# WHAT TO DO
Count how many lines below include the word "дипломатическое". Answer with a number only.

>>>

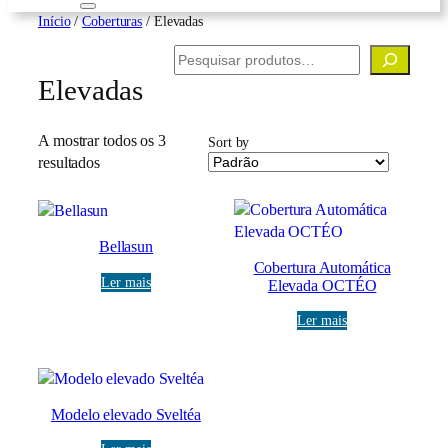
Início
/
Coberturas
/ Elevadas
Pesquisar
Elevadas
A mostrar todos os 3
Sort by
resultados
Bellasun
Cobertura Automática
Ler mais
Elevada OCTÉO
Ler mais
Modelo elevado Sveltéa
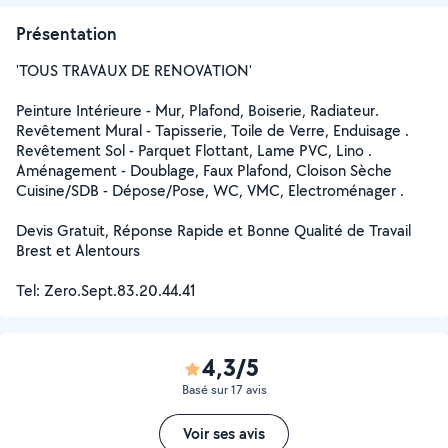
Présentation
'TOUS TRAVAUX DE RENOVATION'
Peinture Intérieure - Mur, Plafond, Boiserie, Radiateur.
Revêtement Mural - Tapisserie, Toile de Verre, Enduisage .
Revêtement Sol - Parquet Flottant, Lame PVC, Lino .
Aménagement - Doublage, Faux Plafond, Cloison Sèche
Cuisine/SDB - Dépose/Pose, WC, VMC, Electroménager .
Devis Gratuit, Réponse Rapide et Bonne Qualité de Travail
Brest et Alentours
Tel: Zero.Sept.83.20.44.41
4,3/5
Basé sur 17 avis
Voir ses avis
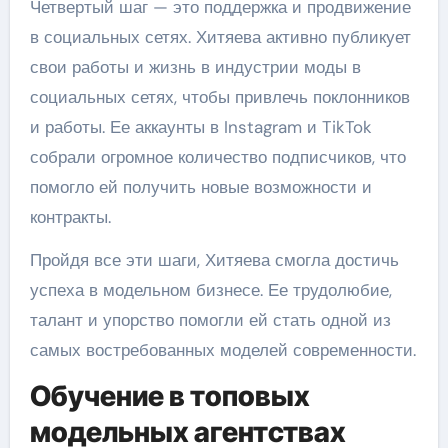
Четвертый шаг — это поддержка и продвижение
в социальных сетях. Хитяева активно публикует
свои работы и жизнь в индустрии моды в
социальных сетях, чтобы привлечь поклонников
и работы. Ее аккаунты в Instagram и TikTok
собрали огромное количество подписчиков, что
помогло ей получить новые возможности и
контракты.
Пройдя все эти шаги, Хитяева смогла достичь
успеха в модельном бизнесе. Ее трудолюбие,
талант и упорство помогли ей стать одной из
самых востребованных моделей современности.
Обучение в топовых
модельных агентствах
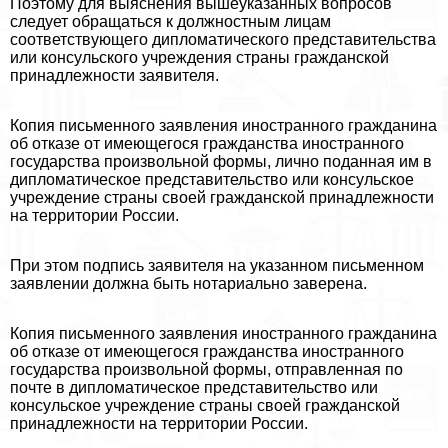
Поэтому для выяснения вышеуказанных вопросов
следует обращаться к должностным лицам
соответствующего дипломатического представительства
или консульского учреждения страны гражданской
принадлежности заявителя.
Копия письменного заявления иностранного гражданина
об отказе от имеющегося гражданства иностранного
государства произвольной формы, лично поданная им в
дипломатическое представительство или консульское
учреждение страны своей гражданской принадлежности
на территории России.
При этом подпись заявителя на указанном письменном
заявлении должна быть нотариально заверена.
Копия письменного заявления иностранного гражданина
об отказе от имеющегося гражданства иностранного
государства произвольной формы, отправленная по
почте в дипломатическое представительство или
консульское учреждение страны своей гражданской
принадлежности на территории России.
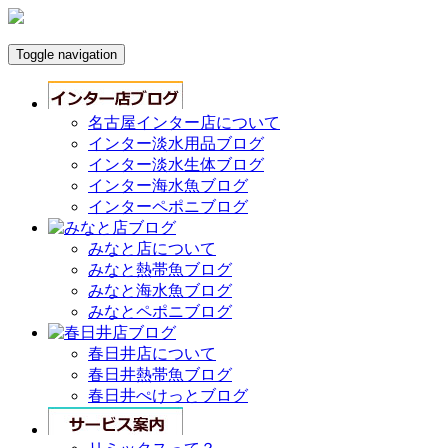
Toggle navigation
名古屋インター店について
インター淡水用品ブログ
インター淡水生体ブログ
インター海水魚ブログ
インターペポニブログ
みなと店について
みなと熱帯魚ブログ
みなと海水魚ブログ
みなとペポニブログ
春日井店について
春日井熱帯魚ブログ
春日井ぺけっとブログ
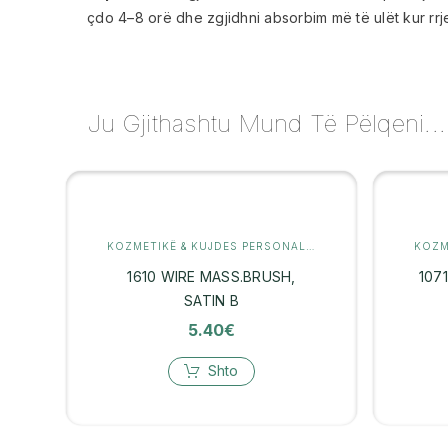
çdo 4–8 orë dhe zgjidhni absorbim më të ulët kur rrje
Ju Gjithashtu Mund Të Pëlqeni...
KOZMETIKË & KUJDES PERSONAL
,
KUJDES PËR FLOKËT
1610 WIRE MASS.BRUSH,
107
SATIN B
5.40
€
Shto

<<<

# OUTPUT OF THE TASK
2